Thein Sein isn't playing the same political game as Suu Kyi, given he is already in office and probably doesn't want to stay on beyond 2015. He also knows that the unrest does nothing to help Myanmar's image as an emerging hotspot for international business, and needs to demonstrate a degree of attentiveness to the situation.

But the contrast between his statement and Suu Kyi's exemplifies the transformation she has undergone since being elected to parliament and the bind she is now in. Hillary Clinton has already lamented the difficulties for the Nobel Peace Laureate in "balancing ideals and aspirations" now she is a politician. Peter Popham, a journalist and biographer of Suu Kyi, eloquently noted last week that, "it is only when you are wandering in the wilderness of dissent that you can be everybody's darling".

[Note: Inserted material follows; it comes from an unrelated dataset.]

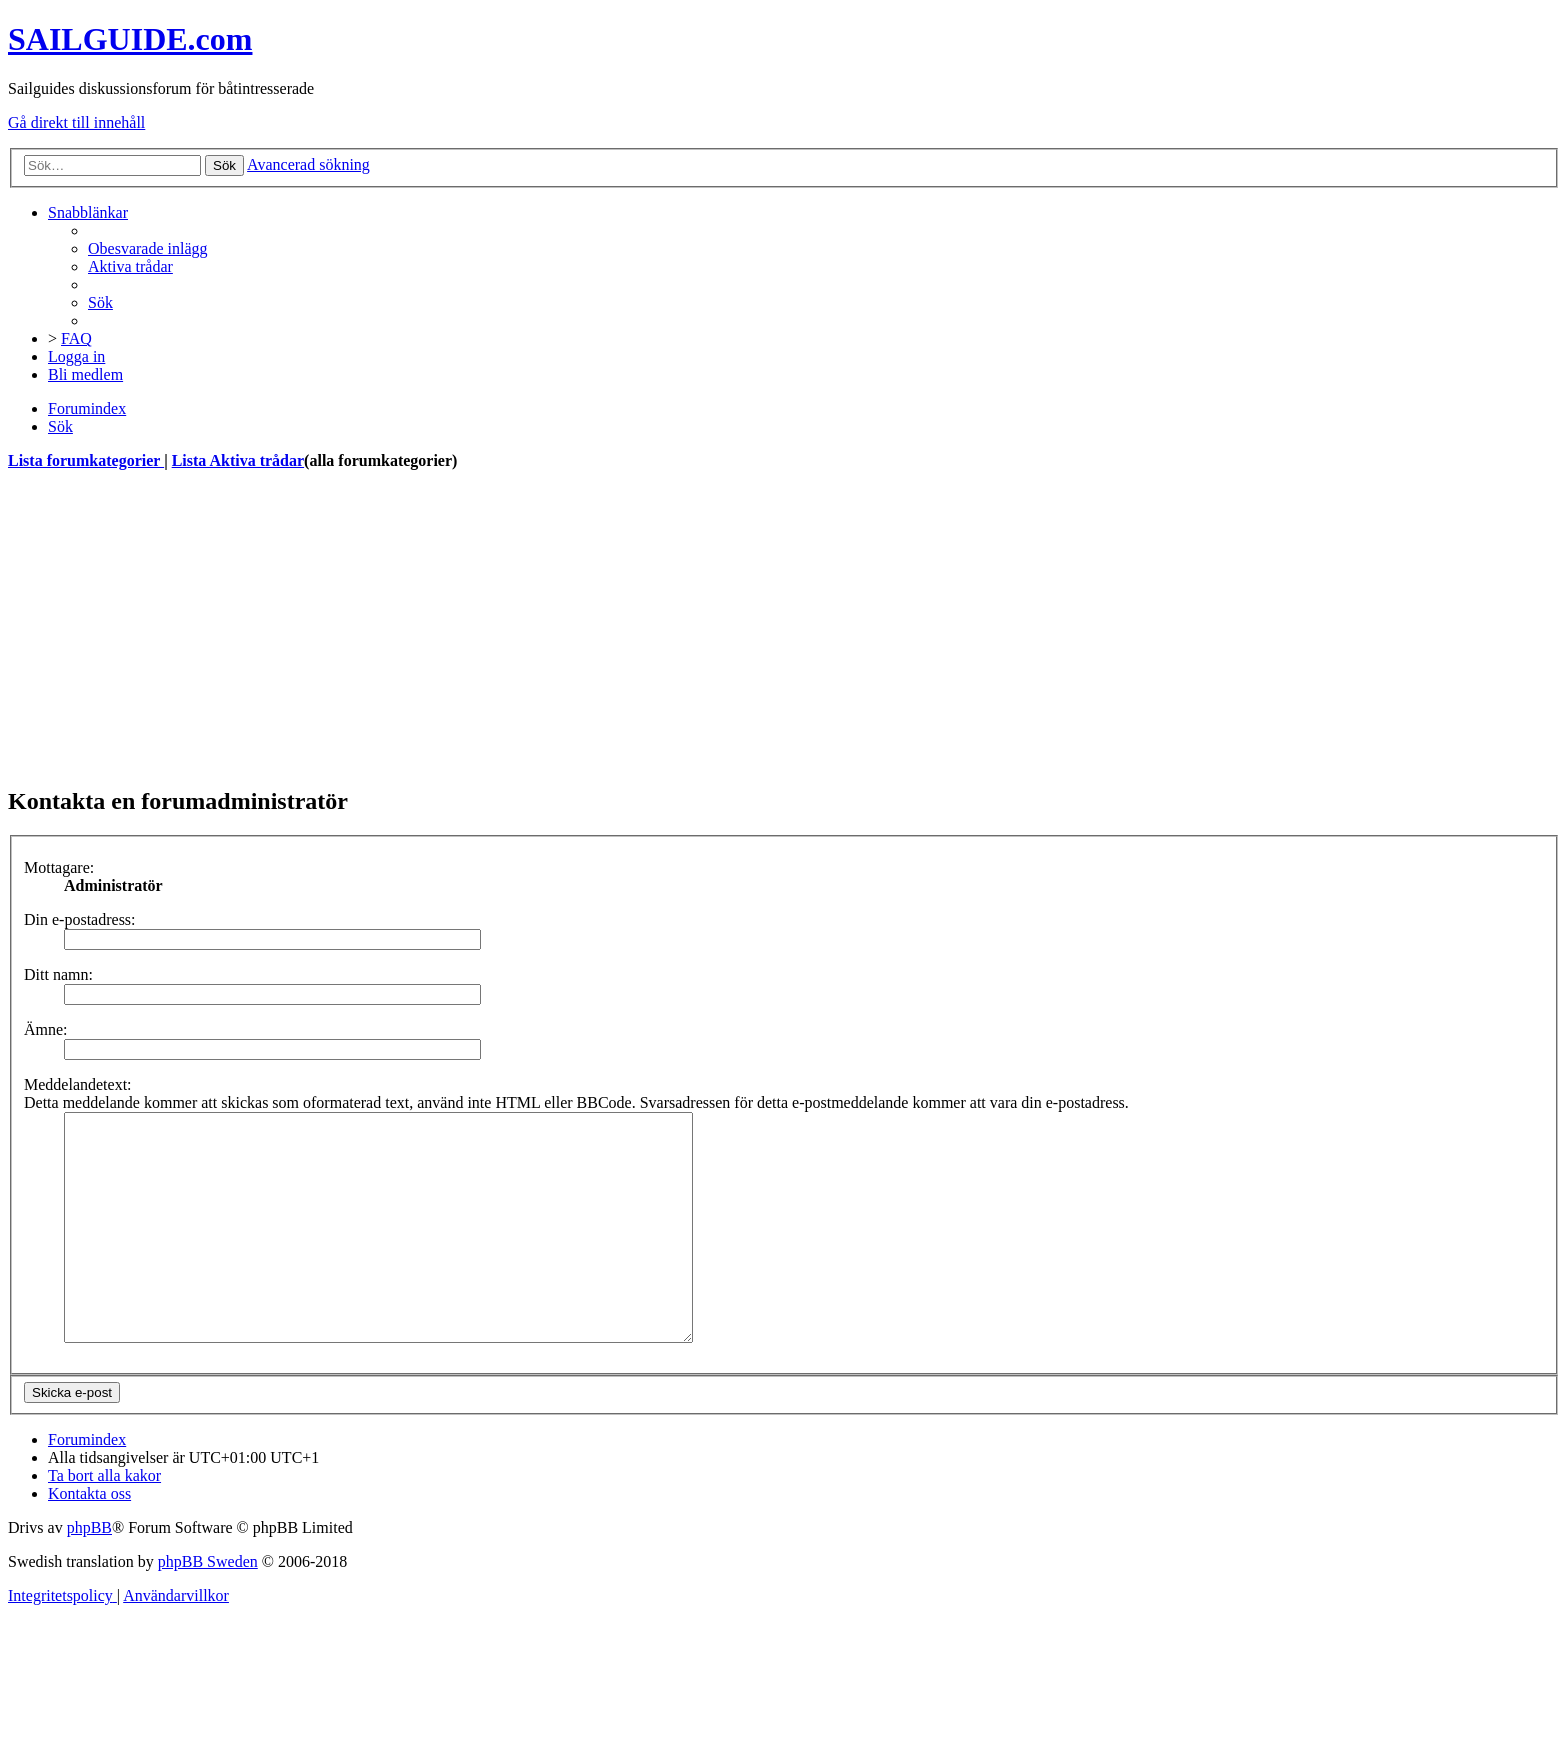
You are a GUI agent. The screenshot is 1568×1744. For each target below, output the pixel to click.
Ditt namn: (58, 974)
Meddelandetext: (78, 1084)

Now with that wilderness receding behind her, Suu Kyi must answer to the demands that accompany her ascent to parliament, and possibly the top seat in three years. Although one can fully understand why Myanma put so much faith in her during the years of trickery and abuse by the junta, there are few things more dangerous than a deified politician in whose inviolable hands lay key decisions about the future of a country and its people. The taboo surrounding criticism of her must be dispelled.

Her visit to the US next month may be an opportunity for international figureheads like Clinton to constructively press Suu Kyi on the Rohingya issue; to help her find a platform in that fraught middle ground between ideals and aspirations on which Suu Kyi can return to the values she has espoused over the past 24 years. Failure to do so could further blur an increasingly unclear line between Myanmar's heroes and villains. 

Francis Wade is a freelance journalist and analyst covering Myanmar and Southeast Asia.